Gen AI Systems

Streaming and Latency Optimization: TTFT, SSE, KV Cache, and Batching

Design low-latency LLM experiences using streaming, Server-Sent Events, time-to-first-token optimization, KV cache management, speculative decoding, batching, and context reduction.

streamingSSETTFTKV cachespeculative decoding

Why LLM Latency Feels Different

Traditional APIs usually return one complete response. LLMs generate tokens sequentially, so latency has multiple parts: time to start, speed while generating, and total completion time.

MetricMeaning
TTFTTime to first token
Inter-token latencyDelay between streamed tokens
Tokens per secondGeneration throughput
Total latencyTime until full response is complete

Key idea: Streaming does not always make total generation faster, but it makes the user experience feel faster because output starts earlier.


Latency Breakdown

Major Contributors

ContributorOptimization
Network round tripKeep gateway close to users and providers
QueueingCapacity planning and rate limits
Prompt processingShorter context, prefix caching
RetrievalCache retrieval and rerank efficiently
GenerationSmaller model, shorter answer, speculative decoding
Client renderingStream progressively

Server-Sent Events

SSE is a common streaming protocol for token-by-token responses over HTTP.

txt
event: token
data: {"text":"The"}

event: token
data: {"text":" answer"}

event: done
data: {}

SSE vs WebSockets

ProtocolBest For
SSEOne-way server-to-client token streaming
WebSocketBidirectional realtime interaction
Plain HTTPNon-interactive background tasks

SSE is usually simpler for chat and assistant responses.


Optimizing TTFT

Time to first token depends heavily on input size, provider queueing, routing, and model choice.

TechniqueEffect
Reduce prompt tokensFaster prefill
Cache stable prefixReuse prompt processing
Use smaller modelFaster first token
Avoid unnecessary tools before responseLess pre-generation work
Stream immediatelyBetter perceived latency
Keep retrieval top-k smallLess context assembly overhead
⚠️

Large context windows are not free: Sending 100K tokens because the model supports it can create high latency, high cost, and weaker attention to the important parts.


KV Cache

During generation, transformer models reuse key-value attention states for previous tokens. This is called the KV cache.

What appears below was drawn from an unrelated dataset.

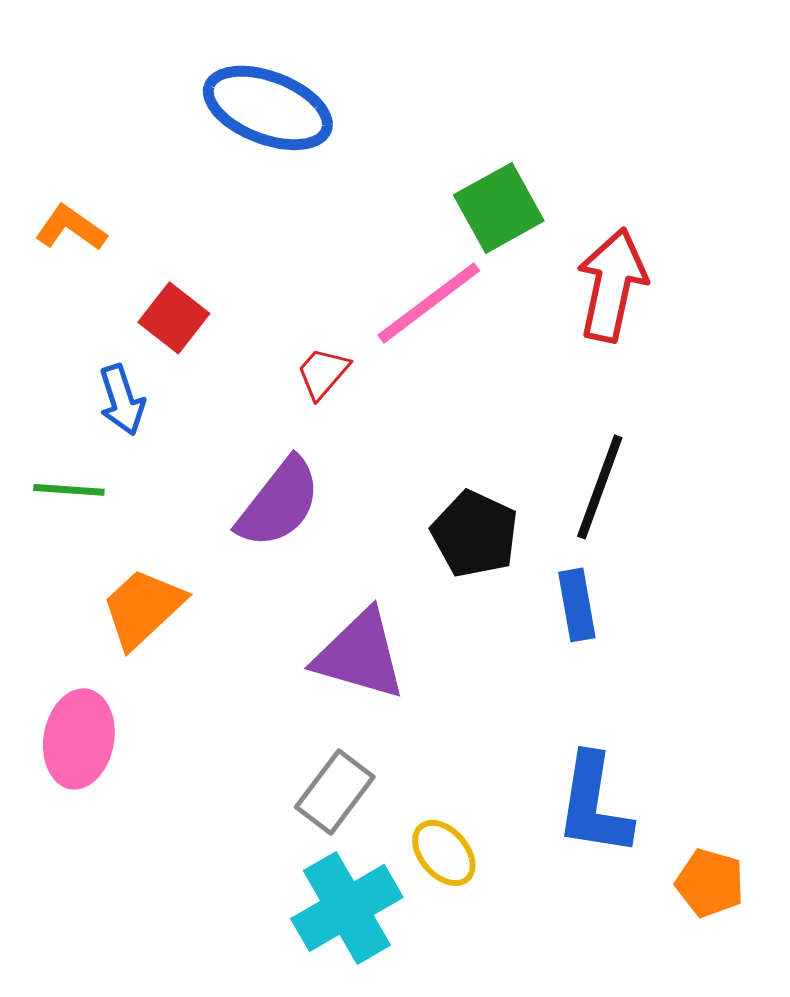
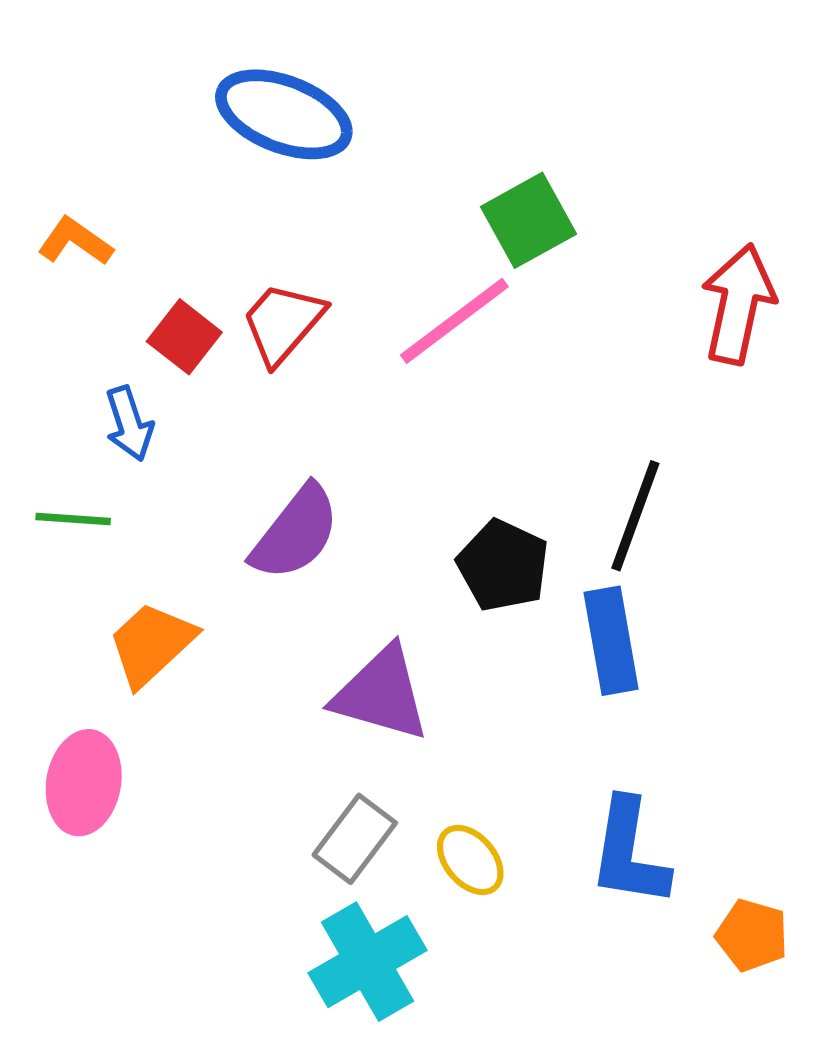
red arrow: (612, 285) -> (738, 304), moved
red trapezoid: (323, 373) -> (283, 323), moved, size x1.5
blue rectangle: (577, 605) -> (611, 641), size x1.4
yellow ellipse: (444, 853) -> (470, 860), moved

The KV cache improves generation speed, but it consumes memory. Longer contexts and more concurrent requests require more memory.

Serving Implications

ConcernImpact
Long promptsMore prefill work and KV memory
Long outputsMore decode steps
Many concurrent streamsMore active KV cache
Larger modelsMore GPU memory
BatchingBetter utilization but may affect latency

Batching

Batching groups multiple inference requests to improve GPU utilization.

Batch TypeUse Case
Static batchingOffline jobs with predictable shapes
Dynamic batchingOnline serving with variable arrivals
Continuous batchingLLM serving where requests join and leave during decoding

Batching improves throughput but can add queueing delay. Interactive systems need careful latency budgets.


Speculative Decoding

Speculative decoding uses a smaller draft model to propose tokens and a larger model to verify them.

It can reduce generation latency when draft tokens are often accepted. It is mostly a serving-layer optimization and may not be exposed by every provider.


Product UX Patterns

PatternWhy It Helps
Stream answer textUser sees progress quickly
Show retrieval progressMakes waiting understandable
Render citations as they arriveBuilds trust
Allow cancelSaves cost and user time
Generate concise by defaultLower latency and cost
Continue buttonAvoids long automatic generations

Latency optimization is not only backend work. UX can reduce perceived waiting and unnecessary generation.


What to Remember for Interviews

  1. Measure TTFT, inter-token latency, and total latency separately.
  2. SSE is the default simple streaming choice for web apps.
  3. Context size drives prefill cost: retrieve and assemble carefully.
  4. KV cache is a memory constraint: concurrency and context length matter.
  5. Batching improves throughput: but may add queueing latency.

Practice: Design a streaming chat API for a RAG assistant. Include retrieval timing, SSE events, cancellation, provider timeout, and metrics for TTFT and total latency.